§ **What is required**
Where the string "platform" occurs in a line of the data below, that line should be copied.

Rendered page images

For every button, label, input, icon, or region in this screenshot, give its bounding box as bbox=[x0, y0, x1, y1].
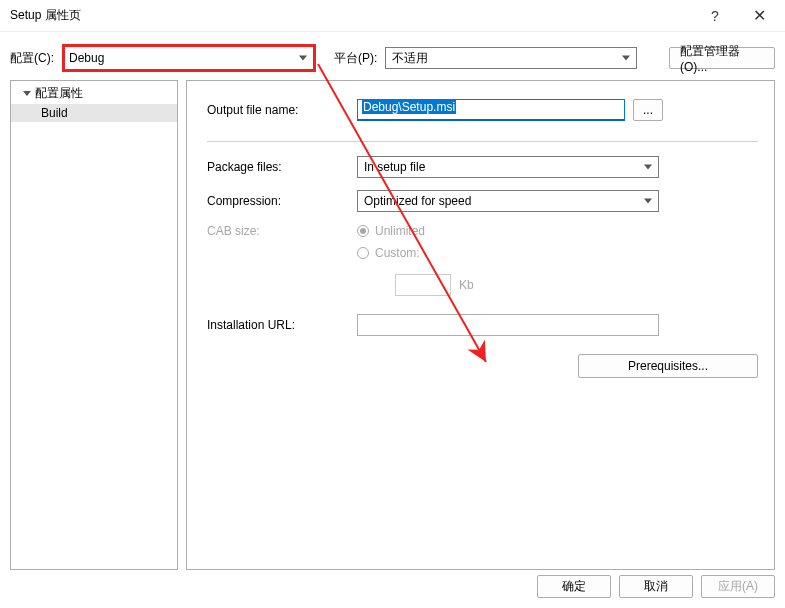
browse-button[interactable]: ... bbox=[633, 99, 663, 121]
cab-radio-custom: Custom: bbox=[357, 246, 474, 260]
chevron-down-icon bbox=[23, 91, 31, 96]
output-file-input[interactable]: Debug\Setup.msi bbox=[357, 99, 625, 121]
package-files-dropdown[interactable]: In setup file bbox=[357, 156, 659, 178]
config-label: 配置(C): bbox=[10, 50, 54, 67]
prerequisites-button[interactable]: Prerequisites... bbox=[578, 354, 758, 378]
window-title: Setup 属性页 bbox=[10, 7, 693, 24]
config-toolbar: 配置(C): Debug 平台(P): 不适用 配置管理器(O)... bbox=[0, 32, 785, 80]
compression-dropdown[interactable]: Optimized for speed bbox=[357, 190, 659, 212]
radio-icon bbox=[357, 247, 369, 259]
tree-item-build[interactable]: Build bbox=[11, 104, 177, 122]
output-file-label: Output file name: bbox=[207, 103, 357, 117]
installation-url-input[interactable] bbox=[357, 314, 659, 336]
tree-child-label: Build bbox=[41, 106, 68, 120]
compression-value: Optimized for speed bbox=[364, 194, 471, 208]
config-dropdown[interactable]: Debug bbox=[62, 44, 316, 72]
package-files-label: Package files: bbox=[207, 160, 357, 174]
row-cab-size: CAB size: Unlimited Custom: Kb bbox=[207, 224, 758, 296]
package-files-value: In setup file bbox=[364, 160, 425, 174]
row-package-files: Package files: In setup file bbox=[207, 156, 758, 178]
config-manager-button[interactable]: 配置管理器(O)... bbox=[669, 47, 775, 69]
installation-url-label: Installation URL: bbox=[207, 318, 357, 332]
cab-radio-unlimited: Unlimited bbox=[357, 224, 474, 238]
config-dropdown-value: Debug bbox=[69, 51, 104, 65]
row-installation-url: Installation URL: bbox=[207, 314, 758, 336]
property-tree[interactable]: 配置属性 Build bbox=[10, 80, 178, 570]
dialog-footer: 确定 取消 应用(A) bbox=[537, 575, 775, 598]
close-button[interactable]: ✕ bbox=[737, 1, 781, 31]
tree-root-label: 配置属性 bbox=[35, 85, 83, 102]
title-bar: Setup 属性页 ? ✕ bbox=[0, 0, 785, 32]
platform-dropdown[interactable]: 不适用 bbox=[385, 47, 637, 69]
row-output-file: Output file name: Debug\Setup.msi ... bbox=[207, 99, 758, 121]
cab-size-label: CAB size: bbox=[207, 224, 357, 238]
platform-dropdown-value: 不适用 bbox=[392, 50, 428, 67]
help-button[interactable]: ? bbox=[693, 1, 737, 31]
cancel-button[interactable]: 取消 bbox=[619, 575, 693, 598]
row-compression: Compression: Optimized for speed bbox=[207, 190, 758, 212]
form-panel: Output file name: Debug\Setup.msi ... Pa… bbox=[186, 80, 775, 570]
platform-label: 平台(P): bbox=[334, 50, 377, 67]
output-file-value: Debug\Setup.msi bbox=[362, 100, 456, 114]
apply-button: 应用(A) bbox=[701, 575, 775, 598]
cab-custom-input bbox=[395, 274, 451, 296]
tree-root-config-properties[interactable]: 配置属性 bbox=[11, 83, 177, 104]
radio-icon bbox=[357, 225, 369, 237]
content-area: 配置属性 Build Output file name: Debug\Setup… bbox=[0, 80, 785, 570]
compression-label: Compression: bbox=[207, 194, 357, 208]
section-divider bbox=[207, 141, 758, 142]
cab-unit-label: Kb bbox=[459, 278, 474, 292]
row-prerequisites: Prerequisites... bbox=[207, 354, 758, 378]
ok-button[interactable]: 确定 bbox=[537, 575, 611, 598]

§ **Answer for this exercise**
platform-dropdown[interactable]: 不适用 bbox=[385, 47, 637, 69]
platform-dropdown-value: 不适用 bbox=[392, 50, 428, 67]
platform-label: 平台(P): bbox=[334, 50, 377, 67]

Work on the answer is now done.